When the ambulance arrived at 3 p.m., it was unable to get closer than several blocks away. Two emergency workers, two paramedics and six police officers carried her on a stretcher through knee-deep snow, but by then she was unresponsive and her limbs were already flexed, indicating serious damage to her brain tissue.

"We did the best we could," Mr. Kornitzer said. "If small cars wouldn't have gotten stuck, we would have been able to get through."

When a fire broke out five blocks from Elmhurst Hospital, emergency workers pulled patients in on sleds and toboggans, said Dario Centorcelli, a hospital spokesman. As at other hospitals, doctors and nurses stayed, sleeping on cots. At Lutheran Medical Center, a registered nurse and an orthopedic technician spent the day Monday driving around Brooklyn in a Hummer, to ferry exhausted staff members back and forth.

In Rego Park, one volunteer ambulance partnered with a four-wheel-drive Suburban to patrol streets. About midnight, they were flagged down on Queens Boulevard and 62nd Drive, where bystanders said they had called 911 three hours earlier for a man lying face up in the snow.

He was unconscious but still alive, suffering from severe hypothermia, said Ron Cohen, the public information officer for the Forest Hills Volunteer Ambulance Corps. The emergency workers carried him about a block to the vehicle, and he made it to the hospital alive. "I think a short time longer and he may not have been," Mr. Cohen said.

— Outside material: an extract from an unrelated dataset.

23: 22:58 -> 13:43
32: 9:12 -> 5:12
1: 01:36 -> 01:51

And while emergency workers strained to do what they could, in at least one case, it was not enough.

Fire Department officials said they received a 911 call at 8:30 a.m. on Monday from a woman in labor in Crown Heights. But because her birth was not imminent, she was assigned a nonemergency status. Dispatchers tried to call back several times in the next few hours to check on the woman, but got no response, the Fire Department said.

At 4:30 p.m., a second call came in, saying there was bleeding and the baby was crowning, and dispatchers called for police and medical crews.

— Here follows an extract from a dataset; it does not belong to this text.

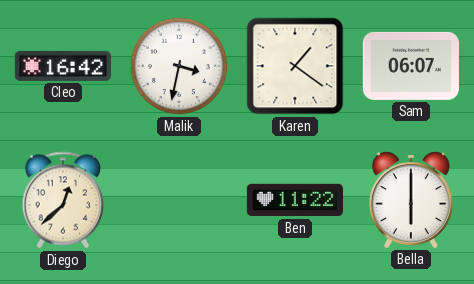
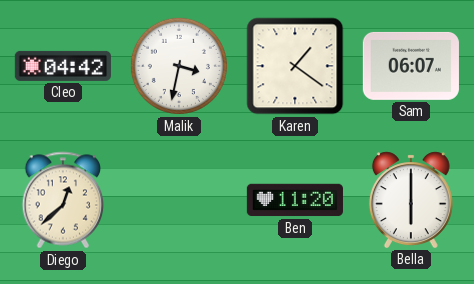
Cleo: 16:42 -> 04:42
Ben: 11:22 -> 11:20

Around 5:20 p.m., police officers, trudging through the snow because their cars could not get through, found the woman outside 97 Brooklyn Avenue and brought her into the vestibule. It was not clear if the woman was just waiting outside or was trying to make it to the hospital on her own; Interfaith Medical Center was about eight blocks away.

The baby emerged. Satomi Onikura, 34, a nurse who lives in the building, said she saw five or six police officers surrounding a woman swathed in blankets. The baby was laid out on blankets and was not breathing. The umbilical cord was still attached. "We were all in a panic," she said.

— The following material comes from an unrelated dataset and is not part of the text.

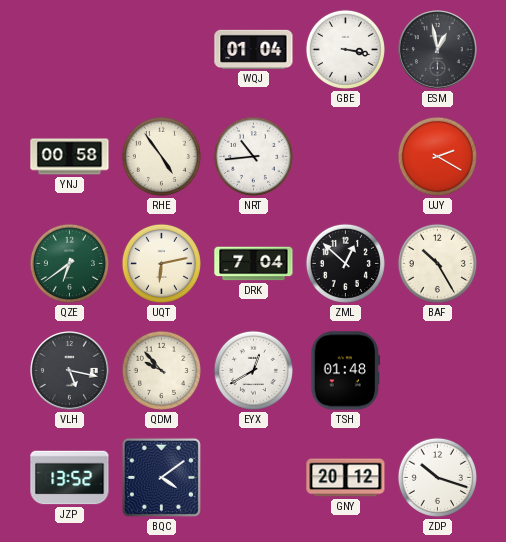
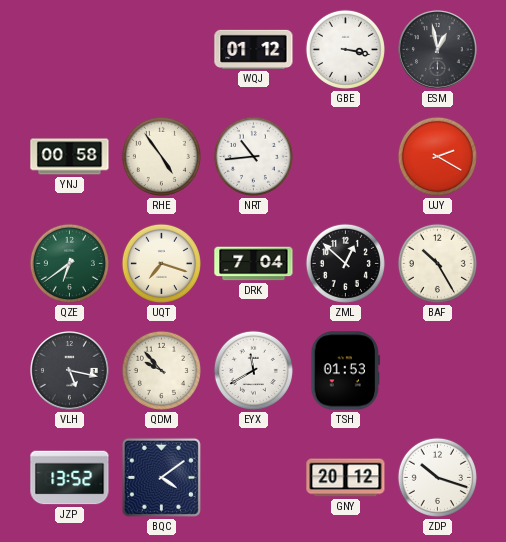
WQJ: 01:04 -> 01:12
UQT: 6:13 -> 7:18
EYX: 12:40 -> 11:40
TSH: 01:48 -> 01:53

An officer got scissors and dental floss to sever the cord from another neighbor, Valerie Veator, 24. Her father had been an emergency medical technician, and spoke on the phone with the police.

The lobby was freezing and wet from the snow and wind. Ms. Onikura did chest compressions until the emergency medical crew, whose ambulance had been stuck, finally arrived to take the mother and baby to the hospital, but the baby did not survive.